Exhibition in The Walled Garden
Date: Wednesday 1st June
Time: 10.30 - 12.30
Price: £10 per family (up to 2 children plus £5 each additional child)
Suitable from ages 6 yrs upwards
Make your own sculpture from willow and paper and maybe make them into lanterns too. All materials provided. Wear old clothes and bring a small torch if you would like to make a lantern sculpture.
"I visited Pompeii as a child and the plaster casts taken of victims of the eruption made a lasting impression on me and introduced me to the casting process. I cast in alumina cement, resin and I have a small bronze foundry using the ceramic shell method.

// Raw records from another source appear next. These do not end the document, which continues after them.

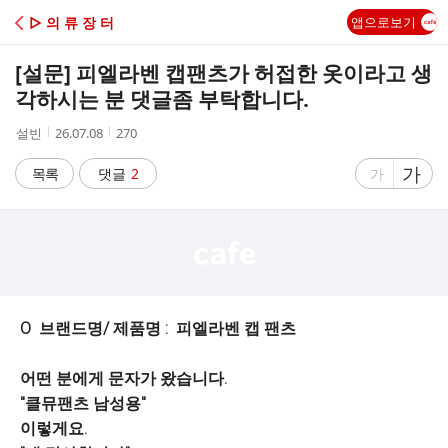
C
▷ 의 류 장 터
앱으로보기
A
[설문] 피엘라벤 캡팬츠가 허접한 옷이라고 생
F
각하시는 분 댓글좀 부탁합니다.
작
작
조
설빈
26.07.08
270
E
성
성
회
자
시
수
글
가
글
목록
댓글
2
가
간
자
자
크
크
기
기
크
작
게
게
O 브랜드명/ 제품명 : 피엘라벤 캡 팬츠
어떤 분에게 문자가 왔습니다.
"클뮤팬츠 남성용"
이렇게요.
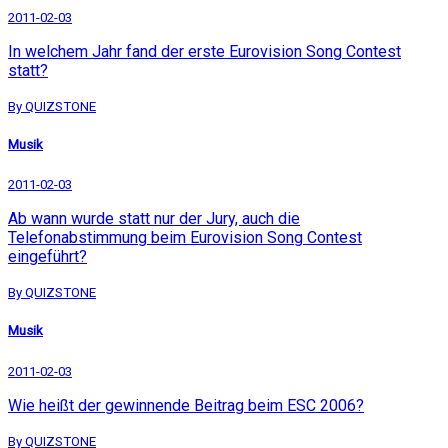
2011-02-03
In welchem Jahr fand der erste Eurovision Song Contest
statt?
By QUIZSTONE
Musik
2011-02-03
Ab wann wurde statt nur der Jury, auch die
Telefonabstimmung beim Eurovision Song Contest
eingeführt?
By QUIZSTONE
Musik
2011-02-03
Wie heißt der gewinnende Beitrag beim ESC 2006?
By QUIZSTONE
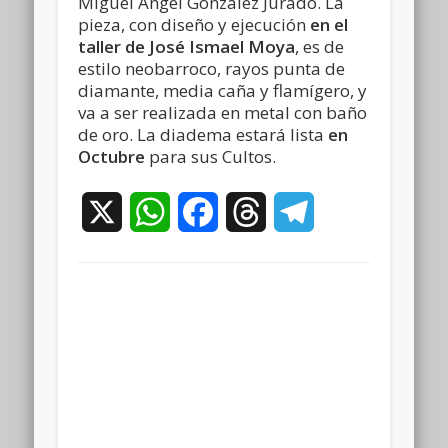
Miguel Ángel González Jurado. La
pieza, con diseño y ejecución
en el
taller de José Ismael Moya
, es de
estilo neobarroco, rayos punta de
diamante, media caña y flamígero, y
va a ser realizada en metal con baño
de oro. La diadema estará lista
en
Octubre
para sus Cultos.
X
WhatsApp
Facebook
Threads
Telegram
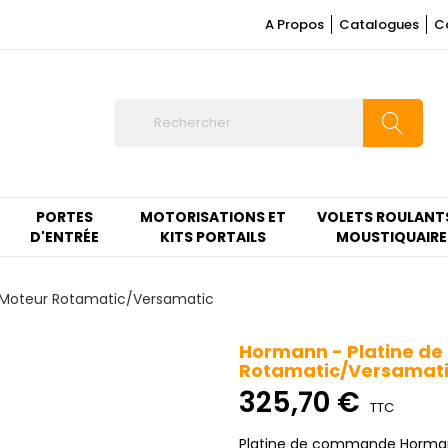
A Propos
Catalogues
C
PORTES
MOTORISATIONS ET
VOLETS ROULANT
D'ENTRÉE
KITS PORTAILS
MOUSTIQUAIRE
Moteur Rotamatic/Versamatic
Hormann - Platine d
Rotamatic/Versamat
325,70 €
TTC
Platine de commande Hormann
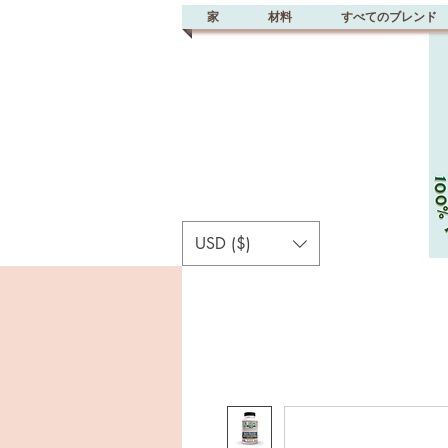
家
材料
すべてのブレンド
USD ($)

There is usually a repetitive element in my work and I often cast multiple parts which bolt on to larger pieces."
Ian grew up in East Anglia, he studied at Sheffield College of Art and the Royal College of Art and worked with Eduardo Paolozzi briefly before moving to the West Country. He has taught in a number of British Art Schools and in 2013 Ian did a Fellowship at Chelsea College Of Art and in 2014 was elected an Academician at the Royal West of England Academy.
"I remain committed to object-making, because I believe each generation must redefine itself through its own creations, including objects. And I am committed to sculpture as I see it as a reflection of our own bodies in space. In a sense all we are is ground up stone dust with water added, metamorphosed by the élan vital, the breath of life."

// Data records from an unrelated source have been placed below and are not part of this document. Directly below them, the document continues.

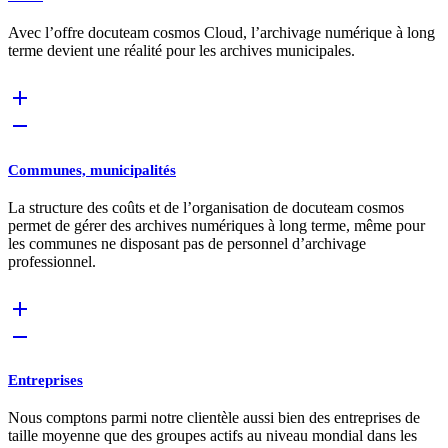
Avec l’offre docuteam cosmos Cloud, l’archivage numérique à long
terme devient une réalité pour les archives municipales.
Communes, municipalités
La structure des coûts et de l’organisation de docuteam cosmos
permet de gérer des archives numériques à long terme, même pour
les communes ne disposant pas de personnel d’archivage
professionnel.
Entreprises
Nous comptons parmi notre clientèle aussi bien des entreprises de
taille moyenne que des groupes actifs au niveau mondial dans les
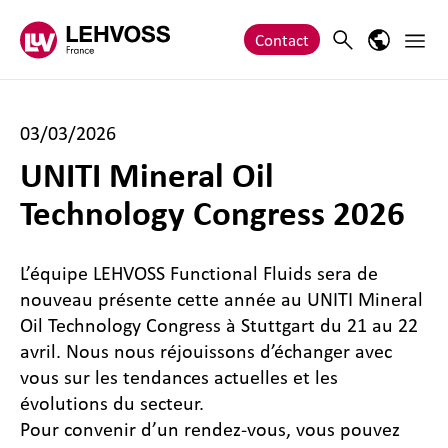
Zum Inhalt springen
Main 
Search
Language
Contact
03/03/2026
UNITI Mineral Oil
Technology Congress 2026
L’équipe LEHVOSS Functional Fluids sera de
nouveau présente cette année au UNITI Mineral
Oil Technology Congress à Stuttgart du 21 au 22
avril. Nous nous réjouissons d’échanger avec
vous sur les tendances actuelles et les
évolutions du secteur.
Pour convenir d’un rendez-vous, vous pouvez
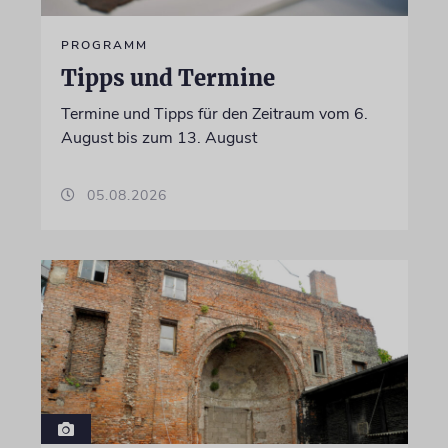
PROGRAMM
Tipps und Termine
Termine und Tipps für den Zeitraum vom 6.
August bis zum 13. August
05.08.2026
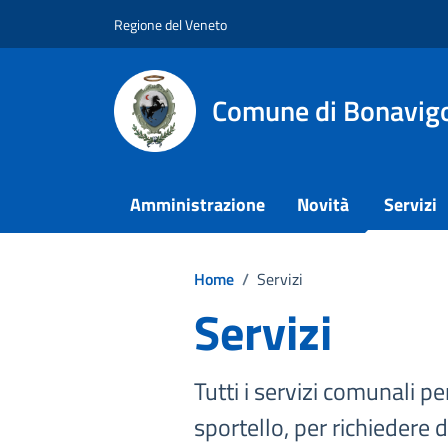
Vai ai contenuti
Vai al footer
Regione del Veneto
Comune di Bonavig
Amministrazione
Novità
Servizi
Home
/
Servizi
Servizi
Tutti i servizi comunali per
sportello, per richiedere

David Worthington is a sculptor who working principally in the medium of stone. After training in Barcelona and New York, he returned to London in 1995 where he maintains a studio practice, carrying out public and private commissions as well as exhibitions.
"Elaines work is subtle, complex and multi-layered, it sneaks up on us to takes us by surprise, lulling us with its decorative beauty, whilst pulling a punch like an iron fist in a very elegant velvet glove" Sue Hubbard
Elaine Wilson was born in Kilmarnock, Scotland. She studied sculpture at Duncan of Jordanstone School of Art in Dundee and completed an MA at the Royal Academy Schools in London. She has exhibited widely in Europe and America, taught in Barcelona and Florence, and has been a visiting tutor at art colleges throughout the UK. She is presently a senior lecturer in sculpture at City and Guilds of London Art School, London.
"My work is my way of making sense of the world around me. Its like a searchlight that never sleeps for very long. There is an element of self enlightenment that I gain through my art, but moreover I hope it is emotive and revealing for the viewer."
Lisa graduated from Wimbledon School of art and was an artist associate of the Frink School of Figurative Sculpture. She works in a variety of materials and scales ranging from small waxes to larger than life size works in cement and bronze with the figure as an ongoing theme and inspiration.
"I love stone. I love the sound of it under a mallet, the smell when its cut, the colour and the texture. Most of all I love its permanence, millions of years in the making, hundreds perhaps thousands of years in the form it gives me."
Originally an art director for ad agencies around the globe Mike retrained as a sculptor studying with quarrymen from the Dorset limestone quarries eventually opening his own studio in 1996.
Mikes work is now in the collections of a number of institutions throughout the UK and in private collections both here and in America.
"During Dorset Art Weeks I will be making a new sculpture on site in response to the Walled Garden. This is a different way of working for me and something I have been exploring over the last two years, moving away from a solely gallery based practice into a more of an installation based one"
Isla makes intriguing structures that are contemplative and deliberately ambiguous. Concerned with the internal architecture of things they focus on the patterns of growth and transformation inherent to all natural phenomena - from micro-organisms to the larger scale geology of the landscape.
"Our often obsessive and rose tinted view of the past needs frequent feeding. Fragments of recognition provide a building material for us to make these connections. Sometimes the slightest hint of shape, smell, or spoken word can take us back to our personal and shared recollections"
Andy Kirkby is a sculptor working in stone, metal and mixed media. His work explores issues of memory, misinterpreted evidence and fragmented form. The work is intended to act as a catalyst - encouraging the viewer to remember and create their own personal narratives.